Locate the word "Australia" in the material, then show every line that holds it.

- Records for processing -
►

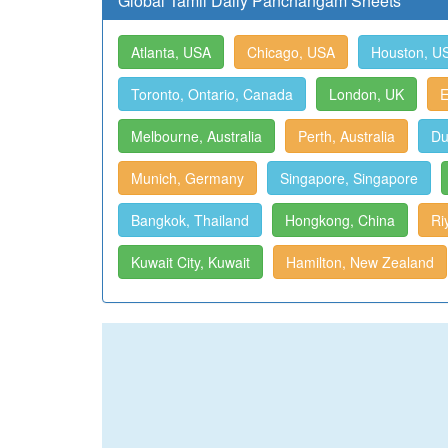
Global Tamil Daily Panchangam Sheets
Atlanta, USA
Chicago, USA
Houston, U
Toronto, Ontario, Canada
London, UK
E
Melbourne, Australia
Perth, Australia
Du
Munich, Germany
Singapore, Singapore
Bangkok, Thailand
Hongkong, China
Ri
Kuwait City, Kuwait
Hamilton, New Zealand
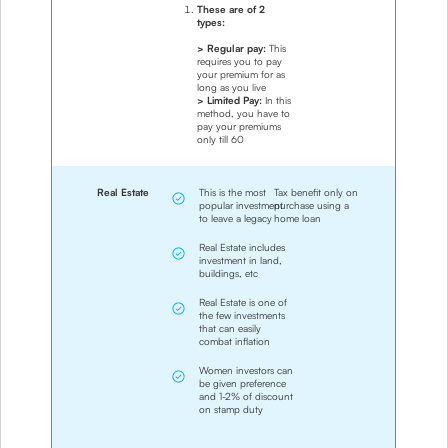
These are of 2
types:
> Regular pay:
This
requires you to pay
your premium for as
long as you live
> Limited Pay:
In this
method, you have to
pay your premiums
only till 60
Real Estate
This is the most
Tax benefit only on
popular investment
purchase using a
to leave a legacy
home loan
Real Estate includes
investment in land,
buildings, etc
Real Estate is one of
the few investments
that can easily
combat inflation
Women investors can
be given preference
and 1-2% of discount
on stamp duty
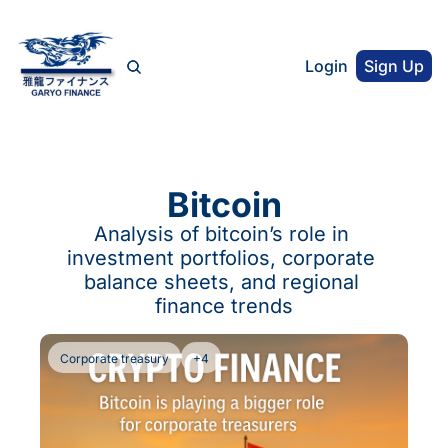
Login
Sign Up
Bitcoin
Analysis of bitcoin’s role in 
investment portfolios, corporate 
balance sheets, and regional 
finance trends
Corporate treasury
+4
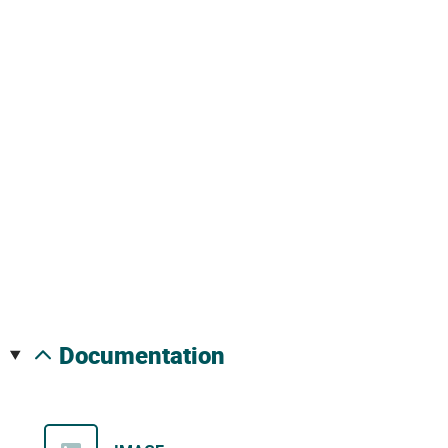
documentation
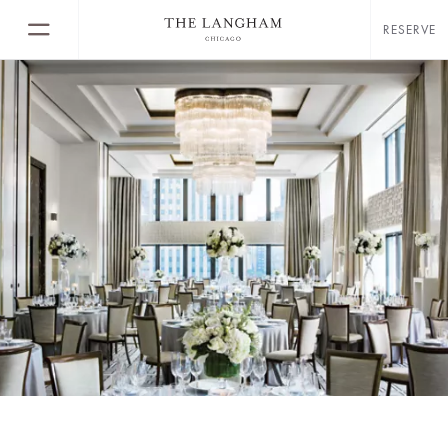
RESERVE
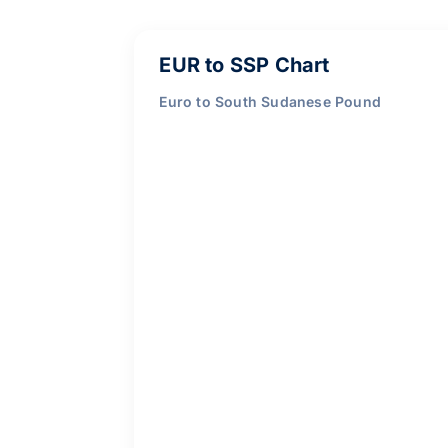
EUR to SSP Chart
Euro to South Sudanese Pound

◄

- Solution to this exercise -
Melbourne, Australia
Perth, Australia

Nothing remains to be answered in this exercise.